GE Transportation announces 950 layoffs in Erie, Pennsylvania

By Jeff Lusanne
20 April 2013

The Transportation Division of General Electric Company has announced plans to eliminate 950 production jobs at its railroad locomotive manufacturing facility in Erie, Pennsylvania, which employs a total workforce of 5,500.

One hundred management positions will also be eliminated, and a portion of the work at the plant moved to a new facility near Fort Worth, Texas. Last October, it was announced that the headquarters of GE Transportation would be moved to Chicago from Erie.

GE Transportation states the cuts are in response to economic slowdown internationally, and changes in the energy industry domestically. In recent years GE has produced new locomotives for railroads hauling iron ore and coal from mine to port in Australia, Brazil and Canada, but estimates for growth in production are being reassessed in light of austerity policies in Europe and sluggish economic growth in Asia.

In the US, the massive expansion of oil and natural gas production via hydraulic fracturing has cut into the market share of coal for electricity generation, while demand has fallen for the export of high-quality metallurgical coal for steel production. Orders for new railroad locomotives have thinned, as a quarter of railroad revenues come from hauling coal.

Nevertheless, GE Transportation was the best performing unit of the enormous General Electric Corporation last year, with record revenues of $5.6 billion in 2012, and record profits of S1.03 billion.

General Electric CEO Jeffrey Immelt saw his compensation rise 80 percent to $20.6 million in 2012. Immelt was appointed by President Barack Obama to head the President’s Council on Jobs and Competitiveness, which advocates “insourcing” jobs to the US by lowering US wages.

Using the economic crisis as a justification, GE is carrying through this effort for a historic reduction in living standards with the Erie workforce. The announcement of 950 job cuts serves as a tool to extract concessions from United Electrical Workers Local 506, which represents workers at the plant.

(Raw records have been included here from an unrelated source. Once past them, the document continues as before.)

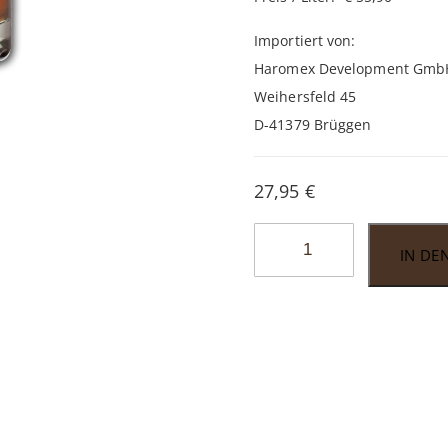
Importiert von:
Haromex Development Gmb
Weihersfeld 45
D-41379 Brüggen
27,95
€
Corsario
IN DE
Coconut
Rum
0,5l
Menge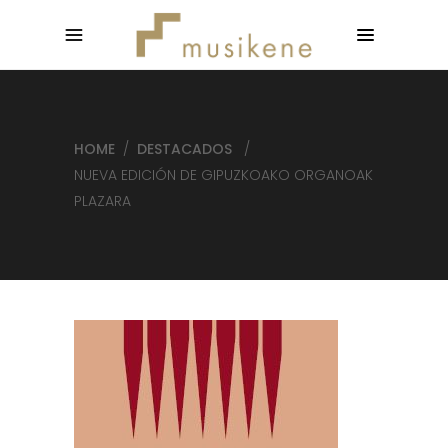
HOME
/
DESTACADOS
/
NUEVA EDICIÓN DE GIPUZKOAKO ORGANOAK
PLAZARA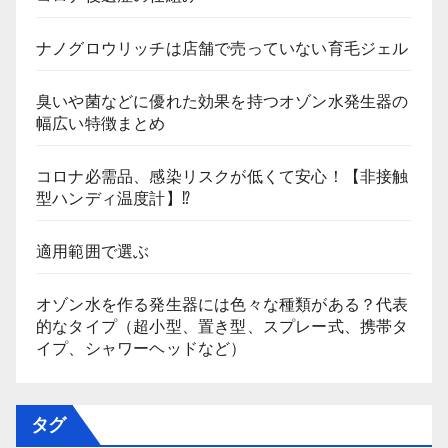
ナノグロウリッチは店舗で売っていない育毛ジェル
臭いや菌などに優れた効果を持つオゾン水発生器の
幅広い特徴まとめ
コロナ必需品、感染リスクが低くて安心！【非接触
型ハンディ温度計】⁉
適用範囲で選ぶ
オゾン水を作る発生器には色々な種類がある？代表
的なタイプ（超小型、置き型、スプレー式、携帯タ
イプ、シャワーヘッドなど）
タグ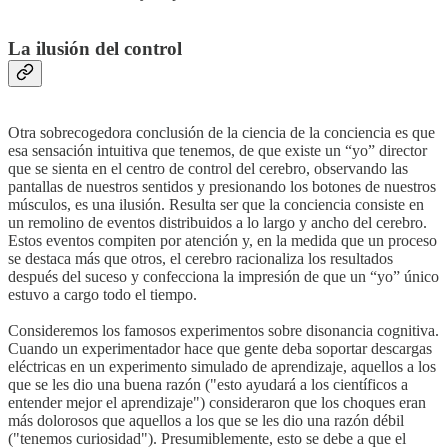
La ilusión del control
Otra sobrecogedora conclusión de la ciencia de la conciencia es que
esa sensación intuitiva que tenemos, de que existe un “yo” director
que se sienta en el centro de control del cerebro, observando las
pantallas de nuestros sentidos y presionando los botones de nuestros
músculos, es una ilusión. Resulta ser que la conciencia consiste en
un remolino de eventos distribuidos a lo largo y ancho del cerebro.
Estos eventos compiten por atención y, en la medida que un proceso
se destaca más que otros, el cerebro racionaliza los resultados
después del suceso y confecciona la impresión de que un “yo” único
estuvo a cargo todo el tiempo.
Consideremos los famosos experimentos sobre disonancia cognitiva.
Cuando un experimentador hace que gente deba soportar descargas
eléctricas en un experimento simulado de aprendizaje, aquellos a los
que se les dio una buena razón ("esto ayudará a los científicos a
entender mejor el aprendizaje") consideraron que los choques eran
más dolorosos que aquellos a los que se les dio una razón débil
("tenemos curiosidad"). Presumiblemente, esto se debe a que el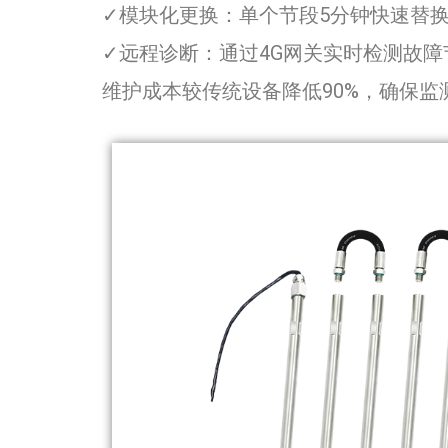
✓模块化更换：单个节段5分钟快速替
✓远程诊断：通过4G网关实时检测故障
维护成本较传统设备降低90%，确保监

On April 22, the union and GE will begin a 60-day bargaining period where a four-year contract signed in 2011 will be reopened. With the job cuts looming overhead, the pay, benefits and working conditions of the entire workforce are at stake as a bargaining chip. UE Local 506 has made no mention of a possible strike over the massive job cuts.

In announcing the decision, GE is following a path pioneered by its competitor, Progress Rail, owned by Caterpillar. Both companies produce railroad locomotives for the North American and international markets retailing at upwards of $2 million a piece.

In January 2012, Caterpillar locked out 465 production workers in London, Ontario, after they rejected the demand for a 55 percent wage cut and the elimination of their pension plan. The Canadian Auto Workers union ended the lockout after seven weeks after negotiating a plant closure agreement with a severance package of three weeks pay for every year worked.

Caterpillar moved production to existing facilities in Mexico and Latin America, and opened a new manufacturing plant in Muncie, Indiana, where skilled welding and assembly positions start at $14.50 an hour.

For more than a decade GE Transportation has dominated competitor Caterpillar and its predecessors in railroad locomotive sales, with an estimated 70 percent of market share.

Workers at the Erie plant earn $25 to $36 an hour, which GE executives now appear to consider an unbearable wage gap, with GE Transportation head Lorenzo Simonelli stating: “Cost is becoming more and more of a factor, we’ve got to match our competition and that’s what we’re trying to do.”

Early this year, GE opened a nonunion assembly facility in Fort Worth, Texas, using nearly $10 million in public funding and tax abatement. Workers will reportedly earn $10 per hour less than their counterparts in Erie. Due to the nationwide unemployment crisis, over 12,000 people had applied for the positions by November 2012, while the facility is only expected to employ 875 by 2016. The production GE plans to move from Erie after the 950 job cuts will only add 160 jobs in Forth Worth, which GE claims is 20 percent more productive.

The 950 layoffs at GE Erie are estimated to raise the unemployment rate by roughly 1 percent in a region long troubled by the loss of industry. On Tuesday, UE Local 506 held a rally outside the Erie plant that drew over 1,000 GE workers and community members opposed to a further decline in living standards. Rather than a fight, though, UE is set to trade the current conditions of workers in exchange for what at best would be temporary deal to prevent layoffs.